Soft tissue repair may be necessary to repair any damaged ligaments, tendons, or muscles associated with the injury that caused the bone fracture.
6. Spinal Surgery
Spinal surgery is a complex field that encompasses a range of surgical procedures aimed at treating conditions affecting the spine. The spine is made up of bones, tendons, ligaments, and intervertebral disks, and common conditions that can affect these structures include herniated discs, spinal stenosis, scoliosis, fractures, and deformities.
There are a variety of spinal surgeries, such as:
- A laminectomy involves removing a portion of the vertebral bone (the lamina) to relieve pressure on the spinal cord or nerve roots. This procedure is used to treat spinal stenosis, herniated discs, and other spinal conditions.
- A discectomy is used to remove a herniated or degenerative disc in the spine to relieve pressure on a nerve root or the spinal cord. The goal of the procedure is to reduce pain and improve mobility.
- Spinal fusion is a surgical procedure that joins two or more vertebrae together to form a single, solid bone. It is used to treat a variety of conditions, including spinal instability, degenerative disc disease, scoliosis, and fractures.
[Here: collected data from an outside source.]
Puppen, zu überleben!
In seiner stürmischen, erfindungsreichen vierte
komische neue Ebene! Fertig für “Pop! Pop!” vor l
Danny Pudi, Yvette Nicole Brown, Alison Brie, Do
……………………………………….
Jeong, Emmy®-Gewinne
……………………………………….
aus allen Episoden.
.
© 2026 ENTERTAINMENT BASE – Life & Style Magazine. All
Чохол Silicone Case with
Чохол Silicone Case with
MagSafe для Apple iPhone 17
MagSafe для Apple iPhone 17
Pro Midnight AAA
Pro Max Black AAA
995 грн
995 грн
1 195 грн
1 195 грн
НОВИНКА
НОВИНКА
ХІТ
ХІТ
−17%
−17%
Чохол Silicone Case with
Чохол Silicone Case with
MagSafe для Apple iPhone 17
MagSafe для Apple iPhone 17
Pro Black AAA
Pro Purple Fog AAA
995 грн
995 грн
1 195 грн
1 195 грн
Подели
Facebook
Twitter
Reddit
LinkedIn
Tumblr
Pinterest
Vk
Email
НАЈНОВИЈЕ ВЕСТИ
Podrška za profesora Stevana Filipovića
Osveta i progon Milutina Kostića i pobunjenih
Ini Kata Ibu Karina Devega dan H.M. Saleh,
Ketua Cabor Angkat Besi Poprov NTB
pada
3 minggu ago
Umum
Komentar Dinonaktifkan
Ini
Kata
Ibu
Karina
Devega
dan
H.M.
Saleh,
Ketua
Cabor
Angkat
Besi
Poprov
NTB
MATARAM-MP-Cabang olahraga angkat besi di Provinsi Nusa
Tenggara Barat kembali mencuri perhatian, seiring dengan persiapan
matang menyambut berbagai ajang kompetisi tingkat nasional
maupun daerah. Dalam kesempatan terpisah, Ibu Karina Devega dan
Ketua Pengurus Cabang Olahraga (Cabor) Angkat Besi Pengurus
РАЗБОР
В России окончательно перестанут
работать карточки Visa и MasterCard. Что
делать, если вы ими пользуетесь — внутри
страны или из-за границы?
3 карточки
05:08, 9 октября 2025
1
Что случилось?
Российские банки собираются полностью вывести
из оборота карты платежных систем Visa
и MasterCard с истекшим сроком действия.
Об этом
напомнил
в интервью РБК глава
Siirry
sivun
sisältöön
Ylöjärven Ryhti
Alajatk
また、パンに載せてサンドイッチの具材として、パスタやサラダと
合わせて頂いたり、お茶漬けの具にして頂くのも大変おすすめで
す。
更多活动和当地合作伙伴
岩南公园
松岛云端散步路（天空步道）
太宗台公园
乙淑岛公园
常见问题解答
During the procedure, a surgeon will use bone grafts, metal plates, screws, and rods to join the vertebrae together. The goal of the procedure is to reduce pain and improve stability in the spine.
- Spinal decompression is a type of therapy that involves stretching the spine using a traction table or similar motorised device. This helps to relieve pressure on the discs and nerves in the spine, which can help reduce pain and improve mobility.
- Spinal instrumentation involves the use of implants such as rods, screws, hooks, and wires to stabilise the spine and correct spinal deformities. It is used to treat conditions such as scoliosis, spondylolisthesis, and traumatic fractures.
- Spinal cord stimulation (SCS) involves implanting a small device near the spine to deliver electrical pulses to the spinal cord. These pulses can help reduce pain signals from reaching the brain and can help reduce pain in certain conditions, such as chronic back pain, complex regional pain syndrome, and peripheral neuropathy.
Final Verdict: How Are Techniques In Orthopaedic Surgery Used?
Orthopaedic surgery offers a range of techniques to diagnose, treat, and manage conditions affecting the bones, joints, tendons, ligaments and muscles of the musculoskeletal system. From minimally invasive procedures such as arthroscopy and soft tissue repair to more complex surgeries such as joint replacement, osteotomy, and spinal surgery. Each treatment plan is unique and patients receive individualised care based on their needs.
Many orthopaedic surgeries utilise robotic techniques, due to the precision they require. Robotic surgery can help minimise any risks during and post-surgery.
One of the most complex orthopaedic surgeries to perform is spinal fusion surgery. This particular surgery lasts several hours and is often used to fuse two vertebrae together, to ease any pain with movement. The majority of spinal fusion surgery requires bone grafting.